A straight twist drill is a boring tool with a round shank which is perfectly suited for use in a tool holder. As with any other tool excessive feed rate will cause problems. I use QC tool blocks with MT bores to hold taper drills and drill chucks for power feed drilling on lathes up to 1 3/4" diameter drills with no problems. Would use a larger drill but we don't have a holder for that size MT shank.


----------



## randyc (Mar 7, 2015)

We'll have to disagree again.  A twist drill is not a boring tool, it is a pair of chisels offset from a common axis although one can also characterize a boring tool as another form of chisel.  All cutting tools (not abrasives) are derived from a chisel configuration, at least that's my opinion.

Those large drills to which you refer are clearly used to open up a previously drilled hole where chip clearing is unnecessary, not for starting and drilling a hole by themselves, right ?  And, as I noted previously, it would be the only time I'd ever use power feed for drilling.  However I don't get to choose how other people use their machinery


----------



## Wreck™Wreck (Mar 8, 2015)

randyc said:


> We'll have to disagree again.  A twist drill is not a boring tool, it is a pair of chisels offset from a common axis although one can also characterize a boring tool as another form of chisel.  All cutting tools (not abrasives) are derived from a chisel configuration, at least that's my opinion.
> 
> Those large drills to which you refer are clearly used to open up a previously drilled hole where chip clearing is unnecessary, not for starting and drilling a hole by themselves, right ?  And, as I noted previously, it would be the only time I'd ever use power feed for drilling.



By definition a "hole" through a part is a "bore" regardless of the tool used to make it, be it a twist drill, core drill, trepanning tool, WEDM,  flame or plasma cutting, Etc.

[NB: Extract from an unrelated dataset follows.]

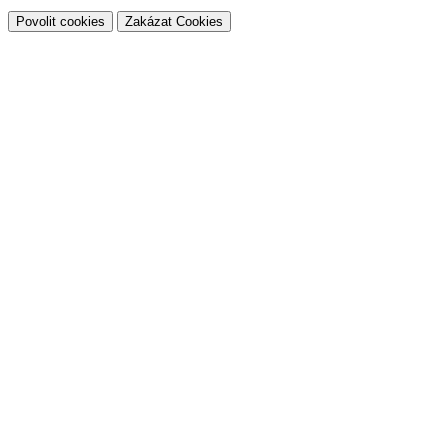
Povolit cookies
Zakázat Cookies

Actually  I push large drills through stock without a pilot hole or center drill spotting for roughing operations. If the machine has the power and rigidity for it you can do whatever works. I do the big stuff in a Warner & Swasey #5 turret lathe that is "break any tool" powerful.


----------



## randyc (Mar 8, 2015)

I'm sure that this is beginning to "bore" everyone but I differ with your definition.  Would you refer to a hole punched in a beer can as a "bore" ?  Or a hole in a length of pipe, or a piece of garden hose, or the sound hole in a guitar or countless other examples that don't fit the definition that you chose.  (As an example, the holes in loose-leaf notebook paper are "drilled" but are they called "bores" ?)

(Incidentally, you left out the last sentence in my post: "However I don't get to choose how other people use their machinery "  Which is sort of significant since the implication is that whatever works for you is fine with me.)

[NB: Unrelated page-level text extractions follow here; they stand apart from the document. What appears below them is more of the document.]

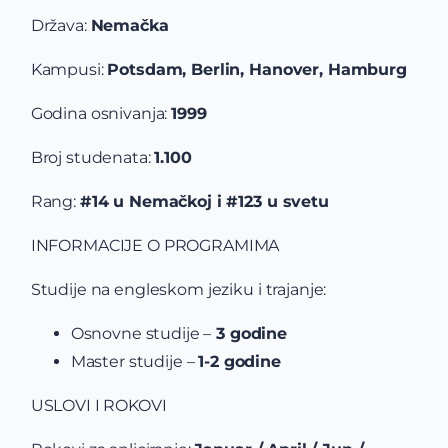
Država:
Nemačka
Kampusi:
Potsdam, Berlin, Hanover, Hamburg
Godina osnivanja:
1999
Broj studenata:
1.100
Rang:
#14 u Nemačkoj i #123 u svetu
INFORMACIJE O PROGRAMIMA
Studije na engleskom jeziku i trajanje:
Osnovne studije –
3 godine
Master studije –
1-2 godine
USLOVI I ROKOVI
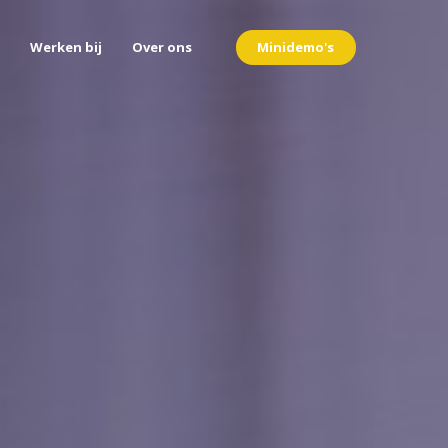
Minidemo's
Werken bij
Over ons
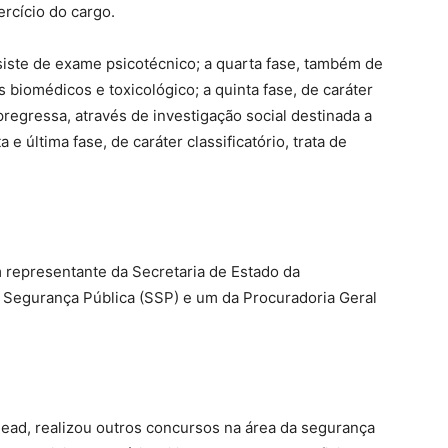
ercício do cargo.
onsiste de exame psicotécnico; a quarta fase, também de
 biomédicos e toxicológico; a quinta fase, de caráter
 pregressa, através de investigação social destinada a
 e última fase, de caráter classificatório, trata de
representante da Secretaria de Estado da
e Segurança Pública (SSP) e um da Procuradoria Geral
ead, realizou outros concursos na área da segurança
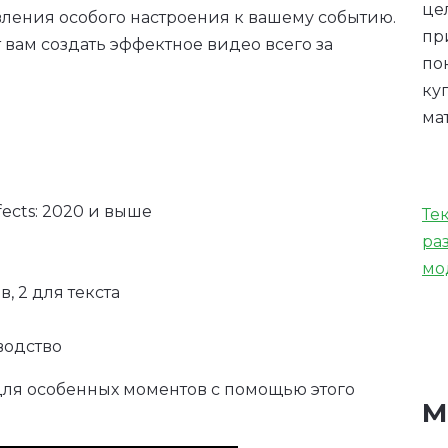
це
ления особого настроения к вашему событию.
пр
 вам создать эффектное видео всего за
по
ку
ма
ects: 2020 и выше
Те
ра
мо
, 2 для текста
водство
ля особенных моментов с помощью этого
М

I worked at Westinghouse Marine Division for three years (think forty foot VBMs, lathes fifty feet long, gear hobbers in environmentally controlled rooms as big as a two-story home) and never saw anyone try to force a really big drill without a pilot hole.  The rule of thumb I was taught was to use a starter drill just slightly larger than the chisel point of the next larger drill intended to enlarge the hole.

After all, why would one would want to apply hundreds to thousands of PSI creating a lot of heat and dulling the twist drill in the process not to mention stressing the drive drain of the feed mechanism.  Whether or not the efficiency of the metal removal process is better or worse, well I suppose that would depend on individual circumstances and, as you noted, the size and horsepower of the machine.

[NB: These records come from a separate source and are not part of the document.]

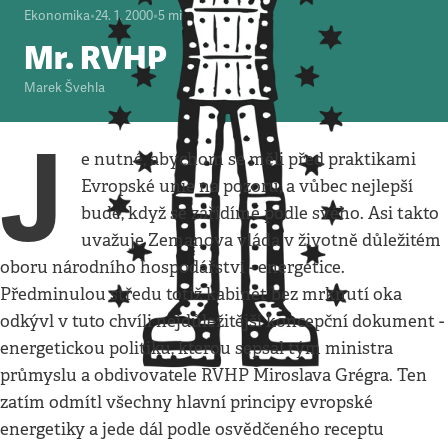
Ekonomika
•
24. 1. 2000
•
5
minut
Mr. RVHP
Marek Švehla
J
e nutné, abychom se měli před praktikami
Evropské unie na pozoru, a vůbec nejlepší
bude, když se zařídíme podle svého. Asi takto
uvažuje Zemanova vláda v životně důležitém
oboru národního hospodářství - energetice.
Předminulou středu totiž kabinet bez mrknutí oka
odkývl v tuto chvíli nejdůležitější koncepční dokument -
energetickou politiku, kterou sepsal tým ministra
průmyslu a obdivovatele RVHP Miroslava Grégra. Ten
zatím odmítl všechny hlavní principy evropské
energetiky a jede dál podle osvědčeného receptu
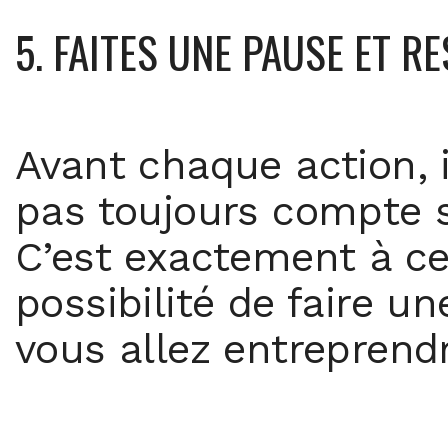
5. FAITES UNE PAUSE ET R
Avant chaque action, 
pas toujours compte su
C’est exactement à c
possibilité de faire un
vous allez entreprendr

Of course there are drills with forced coolant passages that ARE designed to make large holes without pilot drilling and frequent re-sharpening but it's unlikely that any of us on this forum own any, right ?  I may be off base here but I believe that gundrilling machines, for example, don't use geared feed mechanisms because of the stress on the feed train - I think most use hydraulic feed.

Anyway, we have drifted way off topic at this point and for my contribution to that, I apologize.  I think that everyone that wants to has provided an opinion regarding power feeding a drill from a QC toolholder on the carriage.


----------



## uberlinuxgeek (Mar 9, 2015)

Not to get in the middle, but Aloris and Dorian both make a tool holder for this that I use. It has a Jacobs chuck to place your bit in. So using a boring bar holder is in line with it. What I do is keep the holder unlocked and tool post loose with a peice of drill rod on the chuck and run it into the lathe chuck and slowly tighten the chuck while lining up the tool post to match. Eventually every thing is locked down and in line with center. I do this with mild steel, plastic and al so it can be done successfully. I do this manually and with cnc and with cnc I make the program work the same as peck drilling. Just passing along my experience and that tool holders are made just for this too.


----------